Seven months after Israel bombed the reactor, the White House broke its silence and said North Korea assisted Syria's secret nuclear program and that the destroyed facility was not intended for "peaceful purposes."
The disclosure could undermine six-party negotiations to try to resolve the nuclear standoff with North Korea. The White House issued a two-page statement after lawmakers were given details about the reactor in a series of briefings on Capitol Hill. The White House said the International Atomic Energy Agency also was being briefed on the intelligence.
While calling North Korea's nuclear assistance to Syria a "dangerous manifestation" of Pyongyang's nuclear weapons program and its proliferation activities, the U.S. said it remained committed to the talks.
The administration said that after the reactor was damaged beyond repair, Syria tried to bury evidence of its existence.
"This cover-up only served to reinforce our confidence that this reactor was not intended for peaceful activities," White House press secretary Dana Perino said. "The Syrian regime must come clean before the world regarding its illicit nuclear activities."

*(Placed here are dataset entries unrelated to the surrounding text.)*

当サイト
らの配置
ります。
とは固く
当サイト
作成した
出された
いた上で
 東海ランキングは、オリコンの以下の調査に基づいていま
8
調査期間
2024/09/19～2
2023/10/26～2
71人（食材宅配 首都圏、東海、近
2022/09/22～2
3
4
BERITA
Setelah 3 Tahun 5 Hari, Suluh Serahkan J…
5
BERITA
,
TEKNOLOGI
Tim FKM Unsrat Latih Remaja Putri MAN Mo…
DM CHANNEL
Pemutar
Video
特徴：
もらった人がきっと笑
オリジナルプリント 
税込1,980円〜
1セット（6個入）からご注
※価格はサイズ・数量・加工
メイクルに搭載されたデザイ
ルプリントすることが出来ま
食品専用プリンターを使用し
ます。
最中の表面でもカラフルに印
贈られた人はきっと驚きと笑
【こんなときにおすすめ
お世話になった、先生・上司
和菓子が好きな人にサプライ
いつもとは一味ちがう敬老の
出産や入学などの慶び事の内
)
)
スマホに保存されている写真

CIA Director Michael Hayden, Director of National Intelligence Mike McConnell and National Security Adviser Stephen Hadley briefed lawmakers, who were shown a video presentation of intelligence information that the administration contends establishes a strong link between North Korea's nuclear program and the bombed Syrian site. It included still photographs that showed a strong resemblance between specific features of the plant and the one near Yongbyon.

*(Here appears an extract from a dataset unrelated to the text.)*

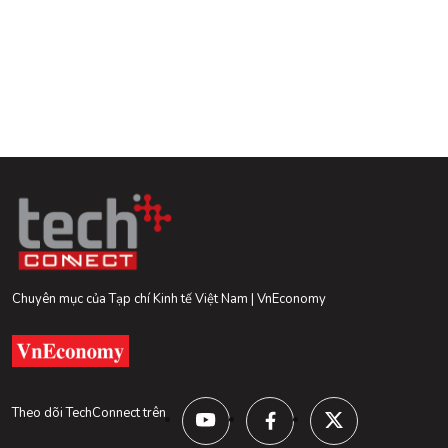
Chuyên mục của Tạp chí Kinh tế Việt Nam | VnEconomy
Theo dõi TechConnect trên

According to officials familiar with the presentation, it did not show moving images inside the facility or any North Korean workers, but included photographs that depict similarities between the North Korean and Syrian reactor designs.

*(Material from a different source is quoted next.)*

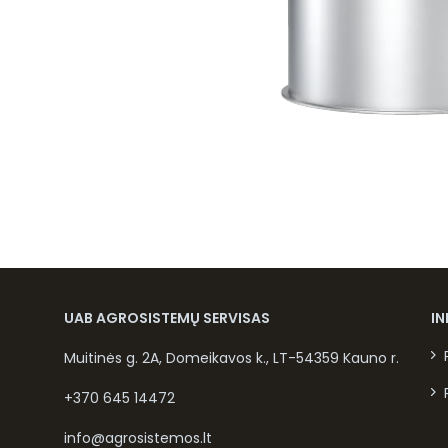
UAB AGROSISTEMŲ SERVISAS
I
Muitinės g. 2A, Domeikavos k., LT-54359 Kauno r.
+370 645 14472
info@agrosistemos.lt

U.S. negotiators have been trying hard to close a deal in which North Korea would admit to and give up all its nuclear activities in return for being taken off the list of countries that support terrorism, reports CBS News national security correspondent David Martin.
But at the same time, the administration had all the photos showing North Korea was secretly helping Syria build a reactor that could produce plutonium for nuclear weapons, adds Martin. The images include a photo that U.S. intelligence says shows the head of Syria's nuclear agency with one of the North Koreans who was negotiating with the United States.
By making the photos public, Martin reports, the U.S. is telling North Korea: "If you won't come clean, we'll come clean for you."
The Syrian nuclear reactor destroyed by Israeli jets was within weeks or months of being functional, a top U.S. official told The Associated Press, speaking on condition of anonymity because of the sensitivity of the matter. The official said the facility was mostly completed but still needed significant testing before it could be declared operational.
No uranium, which is needed to fuel a reactor, was evident at the site, a remote area of eastern Syria along the Euphrates River. But the U.S. official said the reactor was similar in design to a North Korean reactor at Yongbyon, which has in the past produced small amounts of plutonium, the marterial needed to make powerful nuclear weapons.
Top members of the House Intelligence Committee said the reactor posed a serious threat of spreading dangerous nuclear materials.
"This is a serious proliferation issue, both for the Middle East and the countries that may be involved in Asia," said Rep. Pete Hoekstra, R-Mich.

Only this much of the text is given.